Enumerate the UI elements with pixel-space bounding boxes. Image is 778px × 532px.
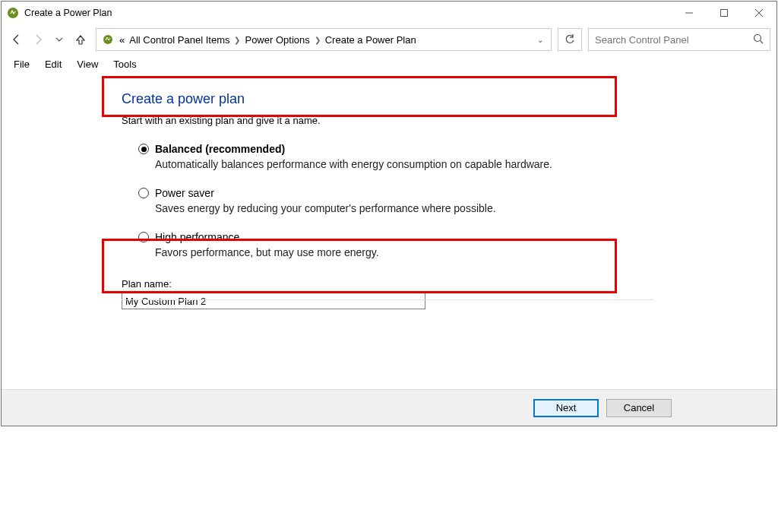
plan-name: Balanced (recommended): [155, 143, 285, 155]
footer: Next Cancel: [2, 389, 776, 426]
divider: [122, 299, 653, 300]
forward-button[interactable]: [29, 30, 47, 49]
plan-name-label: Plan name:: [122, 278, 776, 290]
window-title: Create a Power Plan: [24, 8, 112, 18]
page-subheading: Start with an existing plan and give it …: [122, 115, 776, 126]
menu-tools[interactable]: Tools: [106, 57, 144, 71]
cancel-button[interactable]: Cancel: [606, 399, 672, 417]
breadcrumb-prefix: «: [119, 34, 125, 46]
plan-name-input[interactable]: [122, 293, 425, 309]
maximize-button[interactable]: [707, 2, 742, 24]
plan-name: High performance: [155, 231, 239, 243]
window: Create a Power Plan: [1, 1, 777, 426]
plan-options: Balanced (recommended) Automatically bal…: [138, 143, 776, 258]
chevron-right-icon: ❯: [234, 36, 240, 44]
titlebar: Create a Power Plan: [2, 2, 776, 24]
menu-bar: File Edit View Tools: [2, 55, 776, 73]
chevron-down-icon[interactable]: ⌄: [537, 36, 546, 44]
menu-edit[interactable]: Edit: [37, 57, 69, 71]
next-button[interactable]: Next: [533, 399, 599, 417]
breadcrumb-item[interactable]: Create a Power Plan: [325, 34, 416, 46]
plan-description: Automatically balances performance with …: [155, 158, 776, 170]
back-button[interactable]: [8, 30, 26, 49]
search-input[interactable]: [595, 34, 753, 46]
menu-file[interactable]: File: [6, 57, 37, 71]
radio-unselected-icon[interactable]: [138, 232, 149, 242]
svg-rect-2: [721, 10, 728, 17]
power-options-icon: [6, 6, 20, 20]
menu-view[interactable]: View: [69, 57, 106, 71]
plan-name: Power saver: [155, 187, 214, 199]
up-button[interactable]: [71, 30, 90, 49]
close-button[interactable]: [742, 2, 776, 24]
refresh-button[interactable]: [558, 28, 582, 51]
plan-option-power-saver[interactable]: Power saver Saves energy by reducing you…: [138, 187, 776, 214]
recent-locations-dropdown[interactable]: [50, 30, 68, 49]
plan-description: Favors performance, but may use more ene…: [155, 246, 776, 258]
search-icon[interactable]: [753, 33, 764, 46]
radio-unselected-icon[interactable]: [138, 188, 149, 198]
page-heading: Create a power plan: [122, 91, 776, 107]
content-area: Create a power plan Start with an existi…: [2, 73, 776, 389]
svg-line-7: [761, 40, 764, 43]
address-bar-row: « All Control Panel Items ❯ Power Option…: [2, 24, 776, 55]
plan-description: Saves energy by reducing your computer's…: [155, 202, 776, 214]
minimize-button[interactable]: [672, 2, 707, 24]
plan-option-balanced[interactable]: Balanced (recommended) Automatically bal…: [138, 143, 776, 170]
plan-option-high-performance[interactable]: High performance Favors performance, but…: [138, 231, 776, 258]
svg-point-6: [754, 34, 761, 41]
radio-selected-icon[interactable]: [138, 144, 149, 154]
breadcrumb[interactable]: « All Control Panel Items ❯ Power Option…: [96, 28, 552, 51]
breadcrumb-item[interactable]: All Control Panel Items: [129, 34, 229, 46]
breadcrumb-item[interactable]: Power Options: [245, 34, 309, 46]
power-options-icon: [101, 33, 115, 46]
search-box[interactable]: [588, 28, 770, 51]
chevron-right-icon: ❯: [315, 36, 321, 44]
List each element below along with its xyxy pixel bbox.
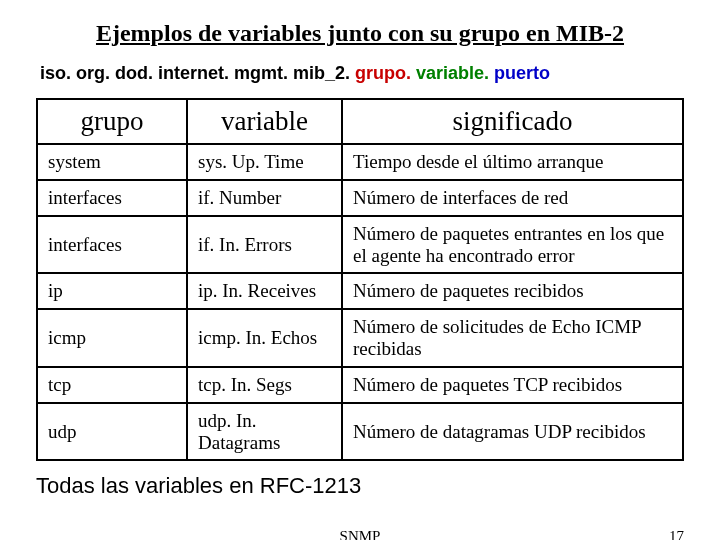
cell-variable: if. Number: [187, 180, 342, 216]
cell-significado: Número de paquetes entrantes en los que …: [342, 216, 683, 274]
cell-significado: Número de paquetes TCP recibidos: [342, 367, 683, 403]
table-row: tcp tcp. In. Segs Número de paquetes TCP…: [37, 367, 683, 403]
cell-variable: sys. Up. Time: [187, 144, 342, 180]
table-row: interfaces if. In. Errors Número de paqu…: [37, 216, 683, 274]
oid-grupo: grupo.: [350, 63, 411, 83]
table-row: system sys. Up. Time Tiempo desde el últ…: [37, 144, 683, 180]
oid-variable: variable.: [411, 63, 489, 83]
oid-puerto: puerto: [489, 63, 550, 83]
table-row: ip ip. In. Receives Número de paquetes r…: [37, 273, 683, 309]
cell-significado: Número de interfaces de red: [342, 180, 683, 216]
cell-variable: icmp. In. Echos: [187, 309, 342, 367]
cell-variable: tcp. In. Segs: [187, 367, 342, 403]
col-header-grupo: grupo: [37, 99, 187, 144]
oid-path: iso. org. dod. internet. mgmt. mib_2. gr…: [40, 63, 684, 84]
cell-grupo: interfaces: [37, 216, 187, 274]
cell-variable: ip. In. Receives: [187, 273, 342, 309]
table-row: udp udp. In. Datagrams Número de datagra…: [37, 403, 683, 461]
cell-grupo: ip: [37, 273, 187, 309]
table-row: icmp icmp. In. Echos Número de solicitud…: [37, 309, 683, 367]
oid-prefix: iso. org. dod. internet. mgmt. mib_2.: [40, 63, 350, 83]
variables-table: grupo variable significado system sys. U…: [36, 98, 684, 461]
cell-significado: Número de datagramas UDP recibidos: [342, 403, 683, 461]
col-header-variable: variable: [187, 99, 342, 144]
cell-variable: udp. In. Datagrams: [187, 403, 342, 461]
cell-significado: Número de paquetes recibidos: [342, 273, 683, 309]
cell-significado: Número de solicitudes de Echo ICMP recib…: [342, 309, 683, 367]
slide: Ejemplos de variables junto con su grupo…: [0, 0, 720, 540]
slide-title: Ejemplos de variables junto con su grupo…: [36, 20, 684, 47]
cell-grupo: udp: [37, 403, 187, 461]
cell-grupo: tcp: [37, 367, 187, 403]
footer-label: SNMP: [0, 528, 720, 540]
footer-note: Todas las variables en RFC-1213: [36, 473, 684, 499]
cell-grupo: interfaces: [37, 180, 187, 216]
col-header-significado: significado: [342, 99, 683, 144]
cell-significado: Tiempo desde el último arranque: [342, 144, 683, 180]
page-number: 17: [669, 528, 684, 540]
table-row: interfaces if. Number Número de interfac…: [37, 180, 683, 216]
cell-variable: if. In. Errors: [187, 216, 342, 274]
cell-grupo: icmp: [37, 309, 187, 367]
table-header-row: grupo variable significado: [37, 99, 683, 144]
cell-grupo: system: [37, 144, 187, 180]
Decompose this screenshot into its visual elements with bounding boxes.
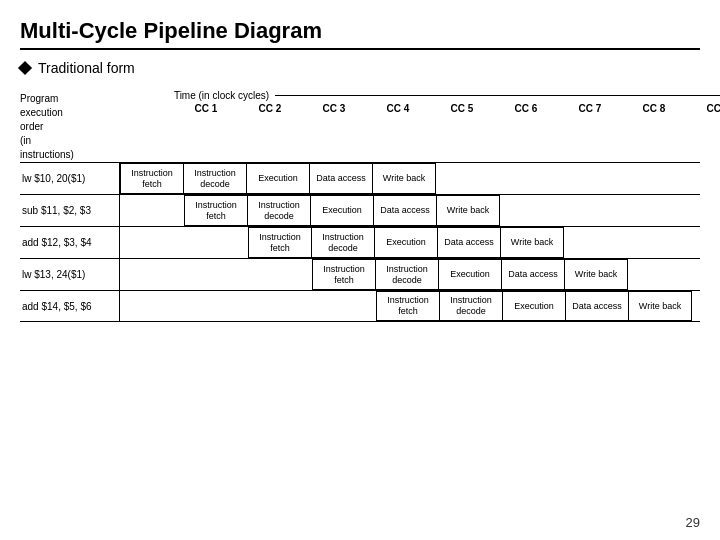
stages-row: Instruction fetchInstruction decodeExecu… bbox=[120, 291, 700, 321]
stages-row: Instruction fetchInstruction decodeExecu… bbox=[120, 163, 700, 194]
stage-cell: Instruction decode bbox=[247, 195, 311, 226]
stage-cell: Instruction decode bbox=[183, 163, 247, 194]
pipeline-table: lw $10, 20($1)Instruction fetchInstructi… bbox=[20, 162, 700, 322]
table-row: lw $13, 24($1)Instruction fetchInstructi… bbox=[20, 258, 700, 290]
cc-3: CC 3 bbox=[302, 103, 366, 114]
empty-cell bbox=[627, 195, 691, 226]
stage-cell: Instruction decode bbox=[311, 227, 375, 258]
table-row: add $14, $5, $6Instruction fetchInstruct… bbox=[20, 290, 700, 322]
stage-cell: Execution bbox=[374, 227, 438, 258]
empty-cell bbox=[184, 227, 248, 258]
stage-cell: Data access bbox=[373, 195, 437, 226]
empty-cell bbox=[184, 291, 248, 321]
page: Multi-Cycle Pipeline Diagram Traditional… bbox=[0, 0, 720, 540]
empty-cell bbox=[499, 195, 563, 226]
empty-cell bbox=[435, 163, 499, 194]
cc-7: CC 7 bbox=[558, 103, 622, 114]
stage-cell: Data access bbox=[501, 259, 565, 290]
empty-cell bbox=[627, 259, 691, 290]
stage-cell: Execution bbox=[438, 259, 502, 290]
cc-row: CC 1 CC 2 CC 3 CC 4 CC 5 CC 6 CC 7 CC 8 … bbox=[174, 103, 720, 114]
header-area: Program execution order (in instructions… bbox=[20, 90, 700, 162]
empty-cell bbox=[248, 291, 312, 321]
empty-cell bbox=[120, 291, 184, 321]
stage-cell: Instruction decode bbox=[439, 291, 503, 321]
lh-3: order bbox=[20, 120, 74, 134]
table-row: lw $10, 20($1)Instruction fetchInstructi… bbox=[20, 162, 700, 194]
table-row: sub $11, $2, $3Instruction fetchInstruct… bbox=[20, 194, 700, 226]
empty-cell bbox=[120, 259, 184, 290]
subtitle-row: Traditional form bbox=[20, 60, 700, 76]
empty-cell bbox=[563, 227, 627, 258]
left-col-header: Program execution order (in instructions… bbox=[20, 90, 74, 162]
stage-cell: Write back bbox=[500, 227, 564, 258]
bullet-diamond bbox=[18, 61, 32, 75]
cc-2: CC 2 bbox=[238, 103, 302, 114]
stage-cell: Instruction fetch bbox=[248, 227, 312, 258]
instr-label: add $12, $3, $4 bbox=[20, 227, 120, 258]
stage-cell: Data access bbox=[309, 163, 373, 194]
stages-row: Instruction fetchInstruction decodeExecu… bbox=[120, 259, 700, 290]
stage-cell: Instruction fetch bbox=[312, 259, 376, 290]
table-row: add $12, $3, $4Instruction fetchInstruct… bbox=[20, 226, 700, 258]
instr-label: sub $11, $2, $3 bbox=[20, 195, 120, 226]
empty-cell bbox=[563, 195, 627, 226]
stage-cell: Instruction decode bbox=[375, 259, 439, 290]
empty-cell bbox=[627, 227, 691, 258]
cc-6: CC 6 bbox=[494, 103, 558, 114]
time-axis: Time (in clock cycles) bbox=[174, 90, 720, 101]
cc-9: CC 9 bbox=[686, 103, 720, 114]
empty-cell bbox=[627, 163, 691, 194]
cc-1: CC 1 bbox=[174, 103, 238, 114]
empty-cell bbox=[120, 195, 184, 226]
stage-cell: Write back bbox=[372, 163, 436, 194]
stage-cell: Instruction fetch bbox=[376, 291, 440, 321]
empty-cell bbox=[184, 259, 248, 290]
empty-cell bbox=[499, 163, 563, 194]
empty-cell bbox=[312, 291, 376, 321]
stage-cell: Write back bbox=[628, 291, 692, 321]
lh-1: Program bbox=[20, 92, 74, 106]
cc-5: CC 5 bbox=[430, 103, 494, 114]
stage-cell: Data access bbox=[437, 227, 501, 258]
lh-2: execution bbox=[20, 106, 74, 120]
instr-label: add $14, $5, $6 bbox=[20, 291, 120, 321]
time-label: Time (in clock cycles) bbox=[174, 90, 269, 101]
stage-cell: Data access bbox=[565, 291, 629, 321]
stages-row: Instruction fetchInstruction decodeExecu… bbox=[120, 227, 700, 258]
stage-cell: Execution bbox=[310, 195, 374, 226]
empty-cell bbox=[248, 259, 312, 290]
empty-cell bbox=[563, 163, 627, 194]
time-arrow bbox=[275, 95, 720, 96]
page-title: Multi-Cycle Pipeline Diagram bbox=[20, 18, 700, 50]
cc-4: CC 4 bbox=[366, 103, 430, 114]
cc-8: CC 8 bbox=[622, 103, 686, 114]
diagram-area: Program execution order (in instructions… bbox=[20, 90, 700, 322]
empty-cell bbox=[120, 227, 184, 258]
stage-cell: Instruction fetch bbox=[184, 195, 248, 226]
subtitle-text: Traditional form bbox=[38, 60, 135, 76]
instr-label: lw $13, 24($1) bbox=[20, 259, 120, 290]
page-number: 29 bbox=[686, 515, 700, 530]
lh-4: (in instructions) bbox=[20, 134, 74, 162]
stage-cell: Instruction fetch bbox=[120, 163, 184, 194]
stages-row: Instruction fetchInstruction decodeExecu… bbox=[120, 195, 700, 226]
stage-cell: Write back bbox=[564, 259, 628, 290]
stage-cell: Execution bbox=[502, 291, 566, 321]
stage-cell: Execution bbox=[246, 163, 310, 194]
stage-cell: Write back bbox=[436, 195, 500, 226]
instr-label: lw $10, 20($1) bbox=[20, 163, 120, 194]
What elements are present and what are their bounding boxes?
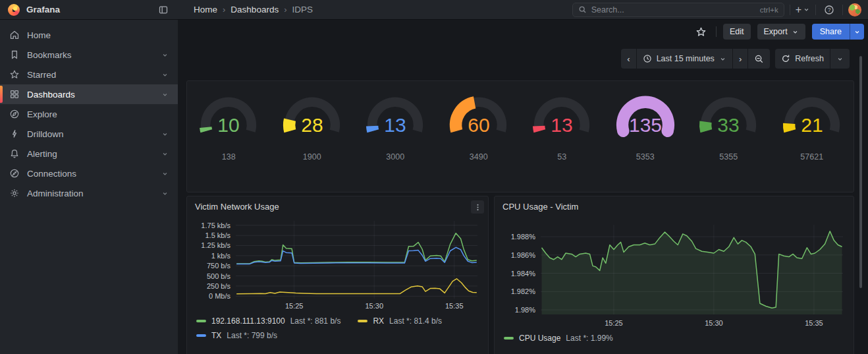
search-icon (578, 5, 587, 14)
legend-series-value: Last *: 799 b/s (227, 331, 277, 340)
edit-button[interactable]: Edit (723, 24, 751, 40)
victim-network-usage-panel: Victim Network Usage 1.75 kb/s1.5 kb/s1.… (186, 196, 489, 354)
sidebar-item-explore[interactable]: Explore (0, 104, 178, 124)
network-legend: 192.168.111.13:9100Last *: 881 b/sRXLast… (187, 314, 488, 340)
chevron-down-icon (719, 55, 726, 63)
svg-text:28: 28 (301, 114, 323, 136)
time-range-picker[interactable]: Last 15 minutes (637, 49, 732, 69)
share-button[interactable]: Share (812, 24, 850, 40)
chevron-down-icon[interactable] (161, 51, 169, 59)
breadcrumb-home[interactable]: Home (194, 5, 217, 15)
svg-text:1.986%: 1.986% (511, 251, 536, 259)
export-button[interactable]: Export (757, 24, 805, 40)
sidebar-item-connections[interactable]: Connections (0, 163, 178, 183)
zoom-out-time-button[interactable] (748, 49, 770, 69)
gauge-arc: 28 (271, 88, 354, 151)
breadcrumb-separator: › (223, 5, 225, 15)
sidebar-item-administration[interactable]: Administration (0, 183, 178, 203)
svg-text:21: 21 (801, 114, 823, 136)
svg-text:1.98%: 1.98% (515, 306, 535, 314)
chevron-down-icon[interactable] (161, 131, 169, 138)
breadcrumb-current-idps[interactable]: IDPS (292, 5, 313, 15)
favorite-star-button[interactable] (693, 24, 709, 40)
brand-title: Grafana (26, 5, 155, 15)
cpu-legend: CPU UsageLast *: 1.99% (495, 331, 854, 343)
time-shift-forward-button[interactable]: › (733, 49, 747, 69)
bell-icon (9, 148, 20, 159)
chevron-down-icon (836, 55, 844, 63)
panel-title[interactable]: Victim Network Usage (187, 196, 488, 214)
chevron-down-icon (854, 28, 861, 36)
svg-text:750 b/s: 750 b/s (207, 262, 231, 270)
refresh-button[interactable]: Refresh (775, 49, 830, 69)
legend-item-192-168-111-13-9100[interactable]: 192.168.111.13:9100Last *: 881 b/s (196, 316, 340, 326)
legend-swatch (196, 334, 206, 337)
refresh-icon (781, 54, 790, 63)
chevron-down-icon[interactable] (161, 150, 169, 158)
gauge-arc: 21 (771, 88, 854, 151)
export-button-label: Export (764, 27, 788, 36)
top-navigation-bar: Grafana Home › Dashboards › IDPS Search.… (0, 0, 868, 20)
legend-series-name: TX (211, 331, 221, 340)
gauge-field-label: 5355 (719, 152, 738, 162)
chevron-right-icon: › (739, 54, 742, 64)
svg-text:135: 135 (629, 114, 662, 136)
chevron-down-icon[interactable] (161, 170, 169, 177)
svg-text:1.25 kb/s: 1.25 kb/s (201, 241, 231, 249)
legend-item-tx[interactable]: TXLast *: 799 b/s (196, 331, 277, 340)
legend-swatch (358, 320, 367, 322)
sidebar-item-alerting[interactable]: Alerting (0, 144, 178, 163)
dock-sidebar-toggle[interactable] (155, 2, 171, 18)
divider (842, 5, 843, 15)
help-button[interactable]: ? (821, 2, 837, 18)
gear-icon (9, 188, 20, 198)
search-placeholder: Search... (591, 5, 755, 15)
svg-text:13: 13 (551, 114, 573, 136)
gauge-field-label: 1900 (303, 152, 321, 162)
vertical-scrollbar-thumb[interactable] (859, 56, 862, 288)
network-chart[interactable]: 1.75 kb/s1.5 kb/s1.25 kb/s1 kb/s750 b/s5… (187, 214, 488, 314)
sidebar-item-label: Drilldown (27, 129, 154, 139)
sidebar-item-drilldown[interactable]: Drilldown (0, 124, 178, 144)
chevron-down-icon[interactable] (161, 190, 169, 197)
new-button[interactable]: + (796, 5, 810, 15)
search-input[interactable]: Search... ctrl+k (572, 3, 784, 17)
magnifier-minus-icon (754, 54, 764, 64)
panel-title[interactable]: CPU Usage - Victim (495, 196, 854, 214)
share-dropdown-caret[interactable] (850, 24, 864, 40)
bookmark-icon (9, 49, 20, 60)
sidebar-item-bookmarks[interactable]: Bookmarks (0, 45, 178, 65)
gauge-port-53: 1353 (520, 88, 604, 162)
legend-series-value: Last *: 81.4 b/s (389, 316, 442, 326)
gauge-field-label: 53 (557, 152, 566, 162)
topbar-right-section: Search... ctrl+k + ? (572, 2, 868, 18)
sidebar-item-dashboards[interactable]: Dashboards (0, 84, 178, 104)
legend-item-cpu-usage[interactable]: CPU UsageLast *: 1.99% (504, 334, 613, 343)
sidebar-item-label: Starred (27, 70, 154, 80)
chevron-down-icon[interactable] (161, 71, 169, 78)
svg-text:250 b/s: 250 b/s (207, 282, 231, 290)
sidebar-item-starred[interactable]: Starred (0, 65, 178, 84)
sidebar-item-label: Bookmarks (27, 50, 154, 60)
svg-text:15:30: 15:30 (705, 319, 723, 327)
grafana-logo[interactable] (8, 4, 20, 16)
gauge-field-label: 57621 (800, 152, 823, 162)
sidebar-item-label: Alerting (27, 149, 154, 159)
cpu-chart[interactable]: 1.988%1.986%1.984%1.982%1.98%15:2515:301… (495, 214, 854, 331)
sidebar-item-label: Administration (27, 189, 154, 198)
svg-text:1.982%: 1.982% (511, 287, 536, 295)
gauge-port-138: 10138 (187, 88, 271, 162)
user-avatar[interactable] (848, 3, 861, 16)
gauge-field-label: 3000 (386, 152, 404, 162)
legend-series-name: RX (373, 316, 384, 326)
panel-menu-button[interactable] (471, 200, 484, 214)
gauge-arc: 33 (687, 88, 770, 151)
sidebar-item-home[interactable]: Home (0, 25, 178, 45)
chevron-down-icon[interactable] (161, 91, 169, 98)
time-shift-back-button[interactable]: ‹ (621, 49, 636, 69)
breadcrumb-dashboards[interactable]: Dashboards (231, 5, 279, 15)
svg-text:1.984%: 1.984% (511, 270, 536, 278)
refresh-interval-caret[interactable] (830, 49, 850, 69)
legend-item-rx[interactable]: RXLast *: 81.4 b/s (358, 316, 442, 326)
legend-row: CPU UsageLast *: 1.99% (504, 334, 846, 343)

◇ ◇ ◇ ◇ ◇ ◇ ◇

Across the listing, count every line with the word "radio" in it. Answer with the number alone.

• _Output of the task_
3